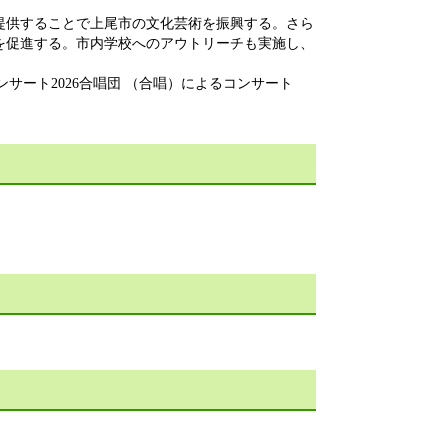
提供することで上尾市の文化芸術を振興する。さら
を促進する。市内学校へのアウトリーチも実施し、
ンサート2026合唱団 （合唱）によるコンサート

## Try it
The whole listing above is to be printed exactly; the pictures stay out.

## Exercise solution
提供することで上尾市の文化芸術を振興する。さら
を促進する。市内学校へのアウトリーチも実施し、
ンサート2026合唱団 （合唱）によるコンサート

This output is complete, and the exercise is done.